-------- Data under study --------
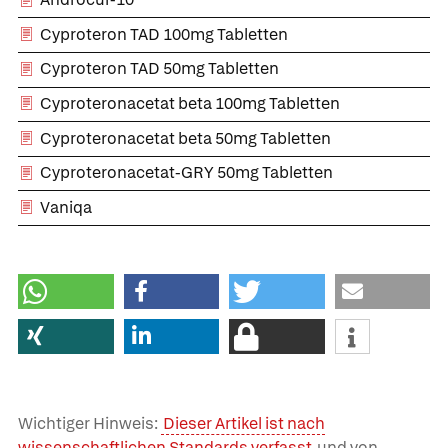
Cyproteron TAD 100mg Tabletten
Cyproteron TAD 50mg Tabletten
Cyproteronacetat beta 100mg Tabletten
Cyproteronacetat beta 50mg Tabletten
Cyproteronacetat-GRY 50mg Tabletten
Vaniqa
Wichtiger Hinweis:
Dieser Artikel ist nach
wissenschaftlichen Standards verfasst
und von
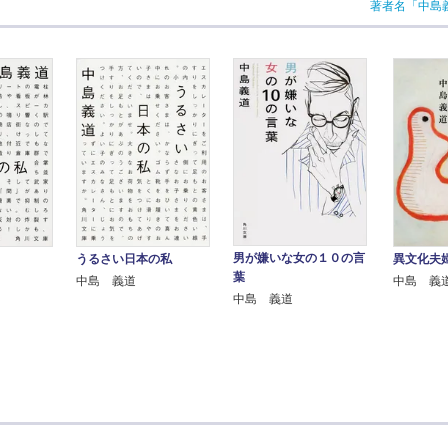
著者名「中島
男が嫌いな女の１０の言
うるさい日本の私
異文化夫
葉
中島 義道
中島 義
中島 義道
--------
* What is required
Output each line of the records exactly. Any picture is skipped.

* Answer below
Cyproteron TAD 100mg Tabletten
Cyproteron TAD 50mg Tabletten
Cyproteronacetat beta 100mg Tabletten
Cyproteronacetat beta 50mg Tabletten
Cyproteronacetat-GRY 50mg Tabletten
Vaniqa
Wichtiger Hinweis:
Dieser Artikel ist nach
wissenschaftlichen Standards verfasst
und von
著者名「中島
男が嫌いな女の１０の言
うるさい日本の私
異文化夫
葉
中島 義道
中島 義
中島 義道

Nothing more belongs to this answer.